ONLINE INTERFACES -- Printers Set Sites on Clients
Customer response to these initiatives has been positive, although a bit surprising. "The clients we thought would be the most excited about the various services were not, while those we thought were 'technology challenged' were the quickest to adapt," Madsen says.
One lesson the company has learned is to not overwhelm a prospect, or even a current client, with everything it can do. "We find it best to sit back and listen during a client meeting, then have a team powwow before responding with an answer tailored to that client's problems," the sales exec advises. This makes it seem more like a client has found the perfect printer to meet its needs, rather than a printer that just offers a bunch of solutions.
"Client relationships are like dating; the more a client thinks 'I am the only one,' the more willing they are to work with you," Madsen says. "Clients don't necessarily want to know about all the things you do for other people.

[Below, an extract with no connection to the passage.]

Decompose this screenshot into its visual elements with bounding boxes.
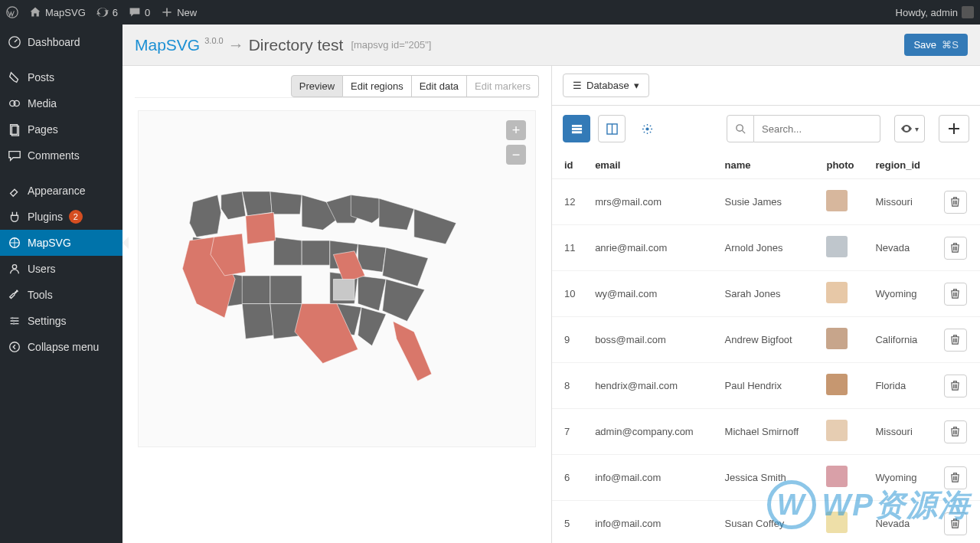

Our clients like the feeling that they're very important to us."
Such attention does come at a cost, even if it's not a line item. "We are in business to sell print-related services and not to buy equipment and technology. No ROI, no purchase here," emphasizes Rapid's director of sales.
In the case of the two corporate clients for whom Rapid is developing systems for online ordering of customized forms, the arrangement stipulates a minimum monthly charge of "X" dollars with a contract for a minimum of two years.
"We front the development money, but the clients are then locked in whether they use the system or not. That is the only way to approach it, or it would be too easy for them to bail," Madsen contends.
One-on-one training is the printer's standard procedure for getting clients up and running with new online services. "First we train our salespeople so they can train the client, usually just during a regular visit," he relates.